**WHAT IS EXPECTED**
Skip the pictures. Repeat everything else in the records word for word.

**DATASET**
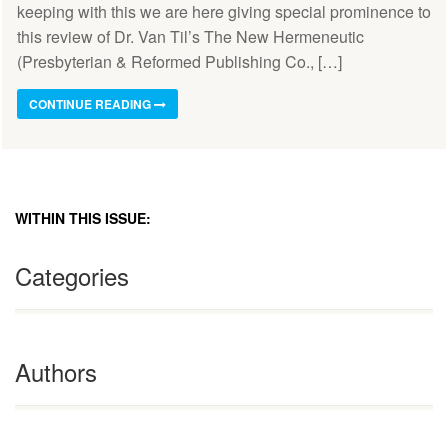
keeping with this we are here giving special prominence to
this review of Dr. Van Til’s The New Hermeneutic
(Presbyterian & Reformed Publishing Co., […]
CONTINUE READING
WITHIN THIS ISSUE:
Categories
Authors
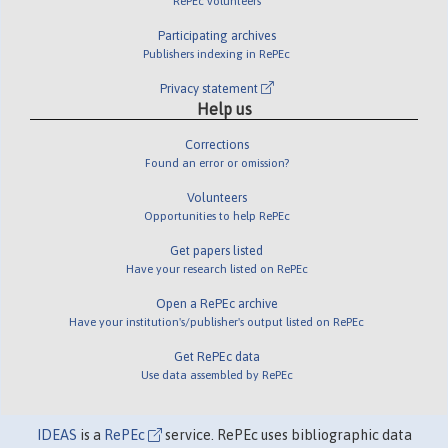
RePEc volunteers
Participating archives
Publishers indexing in RePEc
Privacy statement
Help us
Corrections
Found an error or omission?
Volunteers
Opportunities to help RePEc
Get papers listed
Have your research listed on RePEc
Open a RePEc archive
Have your institution's/publisher's output listed on RePEc
Get RePEc data
Use data assembled by RePEc
IDEAS
is a
RePEc
service. RePEc uses bibliographic data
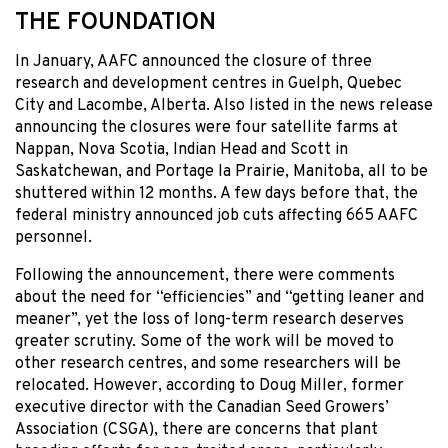
THE FOUNDATION
In January, AAFC announced the closure of three
research and development centres in Guelph, Quebec
City and Lacombe, Alberta. Also listed in the news release
announcing the closures were four satellite farms at
Nappan, Nova Scotia, Indian Head and Scott in
Saskatchewan, and Portage la Prairie, Manitoba, all to be
shuttered within 12 months. A few days before that, the
federal ministry announced job cuts affecting 665 AAFC
personnel.
Following the announcement, there were comments
about the need for “efficiencies” and “getting leaner and
meaner”, yet the loss of long-term research deserves
greater scrutiny. Some of the work will be moved to
other research centres, and some researchers will be
relocated. However, according to Doug Miller, former
executive director with the Canadian Seed Growers’
Association (CSGA), there are concerns that plant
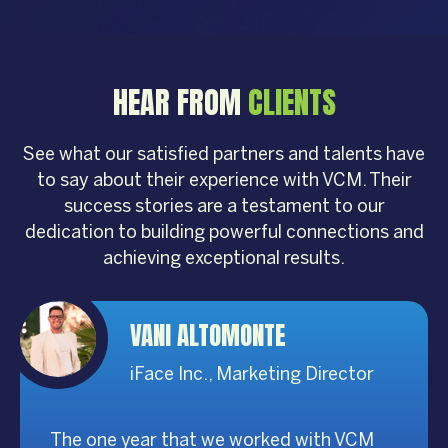
HEAR FROM
CLIENTS
See what our satisfied partners and talents have
to say about their experience with VCM. Their
success stories are a testament to our
dedication to building powerful connections and
achieving exceptional results.
VANI ALTOMONTE
iFace Inc., Marketing Director
The one year that we worked with VCM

**ANSWER AREA**
keeping with this we are here giving special prominence to
this review of Dr. Van Til’s The New Hermeneutic
(Presbyterian & Reformed Publishing Co., […]
CONTINUE READING
WITHIN THIS ISSUE:
Categories
Authors
RePEc volunteers
Participating archives
Publishers indexing in RePEc
Privacy statement
Help us
Corrections
Found an error or omission?
Volunteers
Opportunities to help RePEc
Get papers listed
Have your research listed on RePEc
Open a RePEc archive
Have your institution's/publisher's output listed on RePEc
Get RePEc data
Use data assembled by RePEc
IDEAS
is a
RePEc
service. RePEc uses bibliographic data
THE FOUNDATION
In January, AAFC announced the closure of three
research and development centres in Guelph, Quebec
City and Lacombe, Alberta. Also listed in the news release
announcing the closures were four satellite farms at
Nappan, Nova Scotia, Indian Head and Scott in
Saskatchewan, and Portage la Prairie, Manitoba, all to be
shuttered within 12 months. A few days before that, the
federal ministry announced job cuts affecting 665 AAFC
personnel.
Following the announcement, there were comments
about the need for “efficiencies” and “getting leaner and
meaner”, yet the loss of long-term research deserves
greater scrutiny. Some of the work will be moved to
other research centres, and some researchers will be
relocated. However, according to Doug Miller, former
executive director with the Canadian Seed Growers’
Association (CSGA), there are concerns that plant
HEAR FROM
CLIENTS
See what our satisfied partners and talents have
to say about their experience with VCM. Their
success stories are a testament to our
dedication to building powerful connections and
achieving exceptional results.
VANI ALTOMONTE
iFace Inc., Marketing Director
The one year that we worked with VCM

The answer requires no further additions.